_Activity_. Go through the data below and retype all of it exactly.

[Dataset entries]
▼▼▼
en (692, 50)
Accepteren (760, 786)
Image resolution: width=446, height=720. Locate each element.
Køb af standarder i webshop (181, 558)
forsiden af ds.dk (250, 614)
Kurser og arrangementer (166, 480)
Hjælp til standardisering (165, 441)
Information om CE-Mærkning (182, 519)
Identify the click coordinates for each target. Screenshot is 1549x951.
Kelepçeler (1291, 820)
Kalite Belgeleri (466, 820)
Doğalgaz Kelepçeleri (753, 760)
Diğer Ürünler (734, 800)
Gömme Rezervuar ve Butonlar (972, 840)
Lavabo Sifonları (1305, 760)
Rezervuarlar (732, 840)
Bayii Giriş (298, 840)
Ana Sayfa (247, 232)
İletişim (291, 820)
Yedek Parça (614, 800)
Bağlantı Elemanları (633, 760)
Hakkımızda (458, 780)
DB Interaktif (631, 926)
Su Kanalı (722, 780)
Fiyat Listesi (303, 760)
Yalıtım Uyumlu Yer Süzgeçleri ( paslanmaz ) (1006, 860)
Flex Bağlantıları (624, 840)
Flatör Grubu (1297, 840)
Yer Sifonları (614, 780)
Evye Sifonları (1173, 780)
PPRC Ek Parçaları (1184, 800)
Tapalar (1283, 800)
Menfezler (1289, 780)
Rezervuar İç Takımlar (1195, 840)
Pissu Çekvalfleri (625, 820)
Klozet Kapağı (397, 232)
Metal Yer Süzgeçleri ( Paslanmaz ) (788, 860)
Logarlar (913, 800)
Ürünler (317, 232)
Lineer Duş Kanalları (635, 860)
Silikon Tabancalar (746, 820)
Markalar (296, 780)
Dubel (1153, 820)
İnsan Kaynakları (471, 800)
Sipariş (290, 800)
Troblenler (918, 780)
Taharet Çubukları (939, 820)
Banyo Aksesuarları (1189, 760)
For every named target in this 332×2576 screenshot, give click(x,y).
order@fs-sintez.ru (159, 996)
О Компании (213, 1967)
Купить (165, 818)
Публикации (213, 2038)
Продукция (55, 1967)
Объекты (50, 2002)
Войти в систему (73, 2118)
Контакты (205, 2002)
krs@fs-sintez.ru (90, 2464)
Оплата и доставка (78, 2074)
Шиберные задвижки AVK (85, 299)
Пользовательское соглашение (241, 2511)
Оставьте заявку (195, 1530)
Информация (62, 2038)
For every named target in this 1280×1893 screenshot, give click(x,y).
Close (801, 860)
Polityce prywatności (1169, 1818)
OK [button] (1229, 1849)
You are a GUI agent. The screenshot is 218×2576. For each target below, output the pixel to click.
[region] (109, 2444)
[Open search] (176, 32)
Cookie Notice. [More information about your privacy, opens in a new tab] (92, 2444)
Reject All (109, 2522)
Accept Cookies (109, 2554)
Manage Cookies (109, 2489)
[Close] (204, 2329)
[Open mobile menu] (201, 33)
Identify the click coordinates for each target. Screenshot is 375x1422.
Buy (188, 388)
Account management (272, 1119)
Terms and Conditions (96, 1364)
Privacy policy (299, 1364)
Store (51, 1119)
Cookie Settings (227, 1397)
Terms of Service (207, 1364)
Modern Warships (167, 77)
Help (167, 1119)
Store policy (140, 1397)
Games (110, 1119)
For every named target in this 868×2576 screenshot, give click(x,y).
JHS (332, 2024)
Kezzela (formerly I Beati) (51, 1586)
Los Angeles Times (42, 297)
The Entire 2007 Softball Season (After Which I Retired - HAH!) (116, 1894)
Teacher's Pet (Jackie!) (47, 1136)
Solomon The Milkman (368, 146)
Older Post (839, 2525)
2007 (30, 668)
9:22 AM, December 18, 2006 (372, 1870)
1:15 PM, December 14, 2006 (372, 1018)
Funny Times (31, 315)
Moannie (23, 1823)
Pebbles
▲▲▲
_Answer below_.
en (692, 50)
Accepteren (760, 786)
Image resolution: width=446, height=720. Locate each element.
Køb af standarder i webshop (181, 558)
forsiden af ds.dk (250, 614)
Kurser og arrangementer (166, 480)
Hjælp til standardisering (165, 441)
Information om CE-Mærkning (182, 519)
Identify the click coordinates for each target. Screenshot is 1549x951.
Kelepçeler (1291, 820)
Kalite Belgeleri (466, 820)
Doğalgaz Kelepçeleri (753, 760)
Diğer Ürünler (734, 800)
Gömme Rezervuar ve Butonlar (972, 840)
Lavabo Sifonları (1305, 760)
Rezervuarlar (732, 840)
Bayii Giriş (298, 840)
Ana Sayfa (247, 232)
İletişim (291, 820)
Yedek Parça (614, 800)
Bağlantı Elemanları (633, 760)
Hakkımızda (458, 780)
DB Interaktif (631, 926)
Su Kanalı (722, 780)
Fiyat Listesi (303, 760)
Yalıtım Uyumlu Yer Süzgeçleri ( paslanmaz ) (1006, 860)
Flex Bağlantıları (624, 840)
Flatör Grubu (1297, 840)
Yer Sifonları (614, 780)
Evye Sifonları (1173, 780)
PPRC Ek Parçaları (1184, 800)
Tapalar (1283, 800)
Menfezler (1289, 780)
Rezervuar İç Takımlar (1195, 840)
Pissu Çekvalfleri (625, 820)
Klozet Kapağı (397, 232)
Metal Yer Süzgeçleri ( Paslanmaz ) (788, 860)
Logarlar (913, 800)
Ürünler (317, 232)
Lineer Duş Kanalları (635, 860)
Silikon Tabancalar (746, 820)
Markalar (296, 780)
Dubel (1153, 820)
İnsan Kaynakları (471, 800)
Sipariş (290, 800)
Troblenler (918, 780)
Taharet Çubukları (939, 820)
Banyo Aksesuarları (1189, 760)
For every named target in this 332×2576 screenshot, give click(x,y).
order@fs-sintez.ru (159, 996)
О Компании (213, 1967)
Купить (165, 818)
Публикации (213, 2038)
Продукция (55, 1967)
Объекты (50, 2002)
Войти в систему (73, 2118)
Контакты (205, 2002)
krs@fs-sintez.ru (90, 2464)
Оплата и доставка (78, 2074)
Шиберные задвижки AVK (85, 299)
Пользовательское соглашение (241, 2511)
Оставьте заявку (195, 1530)
Информация (62, 2038)
For every named target in this 1280×1893 screenshot, give click(x,y).
Close (801, 860)
Polityce prywatności (1169, 1818)
OK [button] (1229, 1849)
You are a GUI agent. The screenshot is 218×2576. For each target below, output the pixel to click.
[region] (109, 2444)
[Open search] (176, 32)
Cookie Notice. [More information about your privacy, opens in a new tab] (92, 2444)
Reject All (109, 2522)
Accept Cookies (109, 2554)
Manage Cookies (109, 2489)
[Close] (204, 2329)
[Open mobile menu] (201, 33)
Identify the click coordinates for each target. Screenshot is 375x1422.
Buy (188, 388)
Account management (272, 1119)
Terms and Conditions (96, 1364)
Privacy policy (299, 1364)
Store (51, 1119)
Cookie Settings (227, 1397)
Terms of Service (207, 1364)
Modern Warships (167, 77)
Help (167, 1119)
Store policy (140, 1397)
Games (110, 1119)
For every named target in this 868×2576 screenshot, give click(x,y).
JHS (332, 2024)
Kezzela (formerly I Beati) (51, 1586)
Los Angeles Times (42, 297)
The Entire 2007 Softball Season (After Which I Retired - HAH!) (116, 1894)
Teacher's Pet (Jackie!) (47, 1136)
Solomon The Milkman (368, 146)
Older Post (839, 2525)
2007 (30, 668)
9:22 AM, December 18, 2006 (372, 1870)
1:15 PM, December 14, 2006 (372, 1018)
Funny Times (31, 315)
Moannie (23, 1823)
Pebbles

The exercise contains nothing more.